Dans les transports en commun de Bordeaux, la ville dirigée par Alain Juppé, fleurissent des affiches incompréhensibles pour ceux qui ne sont pas informés des derniers délires gaucho-féministes.
Elles fustigent le « manspreading », mot anglais, pas même traduit, désignant une tendance des hommes à écarter les jambes quand ils sont assis.
Que reprochent les affiches de la régie bordelaise des transports en commun (avec le site gouvernemental stop-violences-femmes.gouv.fr) aux hommes qui se laissent aller à cette position (plus confortable pour des raisons évidentes) ?
Ce n’est pas son inélégance ni le fait qu’elle puisse gêner physiquement les voisins ou encombrer des sièges vides…
Non, la « gauche tarée » considère que se tenir ainsi c’est « exhiber », et même « harceler » !

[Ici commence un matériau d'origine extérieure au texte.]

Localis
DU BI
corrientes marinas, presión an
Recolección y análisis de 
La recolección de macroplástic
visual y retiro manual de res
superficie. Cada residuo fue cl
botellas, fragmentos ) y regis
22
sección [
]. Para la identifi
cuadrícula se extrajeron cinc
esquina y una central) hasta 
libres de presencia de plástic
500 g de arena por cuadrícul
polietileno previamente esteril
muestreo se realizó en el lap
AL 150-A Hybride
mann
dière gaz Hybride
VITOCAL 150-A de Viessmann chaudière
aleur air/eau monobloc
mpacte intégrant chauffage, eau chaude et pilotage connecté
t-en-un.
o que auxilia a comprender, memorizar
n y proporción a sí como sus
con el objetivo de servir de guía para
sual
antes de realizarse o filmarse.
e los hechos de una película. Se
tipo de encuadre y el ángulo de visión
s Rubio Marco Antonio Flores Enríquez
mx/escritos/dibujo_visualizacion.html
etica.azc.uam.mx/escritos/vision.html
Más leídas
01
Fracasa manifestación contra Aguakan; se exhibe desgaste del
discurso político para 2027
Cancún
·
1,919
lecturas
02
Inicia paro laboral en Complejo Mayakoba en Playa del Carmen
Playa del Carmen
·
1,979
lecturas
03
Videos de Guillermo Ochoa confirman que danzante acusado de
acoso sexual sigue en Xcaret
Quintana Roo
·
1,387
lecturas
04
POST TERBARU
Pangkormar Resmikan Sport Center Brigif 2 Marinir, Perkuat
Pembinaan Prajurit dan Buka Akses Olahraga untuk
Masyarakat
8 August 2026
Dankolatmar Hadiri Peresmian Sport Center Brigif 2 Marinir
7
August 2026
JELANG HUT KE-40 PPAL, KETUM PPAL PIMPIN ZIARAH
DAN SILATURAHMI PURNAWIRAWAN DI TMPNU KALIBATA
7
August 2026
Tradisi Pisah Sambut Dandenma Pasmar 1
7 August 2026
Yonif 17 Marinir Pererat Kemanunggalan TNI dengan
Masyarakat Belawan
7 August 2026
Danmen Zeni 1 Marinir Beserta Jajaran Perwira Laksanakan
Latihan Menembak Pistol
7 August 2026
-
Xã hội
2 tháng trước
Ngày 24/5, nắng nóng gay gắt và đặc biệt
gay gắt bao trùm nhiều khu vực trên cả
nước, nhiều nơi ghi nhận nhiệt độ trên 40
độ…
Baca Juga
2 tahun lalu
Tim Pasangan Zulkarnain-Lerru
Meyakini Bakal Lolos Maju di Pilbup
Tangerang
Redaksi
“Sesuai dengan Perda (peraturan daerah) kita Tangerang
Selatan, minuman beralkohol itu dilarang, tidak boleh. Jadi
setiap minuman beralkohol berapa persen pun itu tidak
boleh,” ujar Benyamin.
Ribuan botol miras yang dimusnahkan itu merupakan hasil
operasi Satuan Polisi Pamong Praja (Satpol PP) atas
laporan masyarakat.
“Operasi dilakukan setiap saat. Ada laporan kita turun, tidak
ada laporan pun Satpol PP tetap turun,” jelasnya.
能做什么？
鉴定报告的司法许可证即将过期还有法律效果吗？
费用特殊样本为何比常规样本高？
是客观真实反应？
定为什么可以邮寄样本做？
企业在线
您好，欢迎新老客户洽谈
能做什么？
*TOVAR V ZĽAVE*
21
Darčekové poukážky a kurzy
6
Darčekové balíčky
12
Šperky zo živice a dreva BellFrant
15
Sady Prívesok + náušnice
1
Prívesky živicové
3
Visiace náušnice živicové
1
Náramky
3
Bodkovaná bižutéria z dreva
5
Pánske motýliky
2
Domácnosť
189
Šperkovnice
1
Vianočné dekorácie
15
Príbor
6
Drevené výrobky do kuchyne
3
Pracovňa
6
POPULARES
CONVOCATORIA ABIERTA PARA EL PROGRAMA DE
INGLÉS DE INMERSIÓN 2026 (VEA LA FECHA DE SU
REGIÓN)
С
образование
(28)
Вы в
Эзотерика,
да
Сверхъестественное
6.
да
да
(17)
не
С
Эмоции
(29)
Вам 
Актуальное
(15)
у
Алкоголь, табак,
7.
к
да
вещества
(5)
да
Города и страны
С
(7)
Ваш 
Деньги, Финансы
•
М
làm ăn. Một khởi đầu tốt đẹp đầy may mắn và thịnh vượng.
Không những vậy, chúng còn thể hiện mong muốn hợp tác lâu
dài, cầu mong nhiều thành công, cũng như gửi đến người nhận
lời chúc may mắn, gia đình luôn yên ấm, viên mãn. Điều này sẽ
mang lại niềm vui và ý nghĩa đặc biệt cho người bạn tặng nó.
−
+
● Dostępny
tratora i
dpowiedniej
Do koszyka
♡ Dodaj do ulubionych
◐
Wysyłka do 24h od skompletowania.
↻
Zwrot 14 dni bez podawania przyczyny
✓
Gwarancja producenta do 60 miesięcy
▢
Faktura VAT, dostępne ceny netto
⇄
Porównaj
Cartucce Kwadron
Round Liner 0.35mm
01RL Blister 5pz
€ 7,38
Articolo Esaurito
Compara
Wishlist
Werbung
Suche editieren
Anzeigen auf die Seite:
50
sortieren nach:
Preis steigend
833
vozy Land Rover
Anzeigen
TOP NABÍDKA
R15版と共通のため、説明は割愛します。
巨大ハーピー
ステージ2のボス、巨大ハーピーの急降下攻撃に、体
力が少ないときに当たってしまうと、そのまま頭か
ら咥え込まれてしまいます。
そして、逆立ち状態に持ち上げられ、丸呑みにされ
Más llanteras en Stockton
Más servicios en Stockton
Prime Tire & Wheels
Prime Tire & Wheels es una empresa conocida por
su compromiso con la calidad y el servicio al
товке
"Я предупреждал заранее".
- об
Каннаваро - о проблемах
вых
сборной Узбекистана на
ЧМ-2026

Donc d’une part les malades mentaux qui sont aux commandes ont une interprétation délirante de la réalité, d’autre part ils sont primairement anti-masculins car toutes les affiches de cette « campagne » sont dirigées contre les hommes.
Une mini(micro?)-jupe, ce n’est pas de l’exhibition par exemple ; l’exhibitionnisme n’est que masculin, c’est bien connu.
Et il s’agit bien sûr là des principaux problèmes que connaissent les Français…
Bref, cela manifeste encore que le gauchisme (dont le féminisme) relève de la folie. Et que la fausse droite en est à la remorque.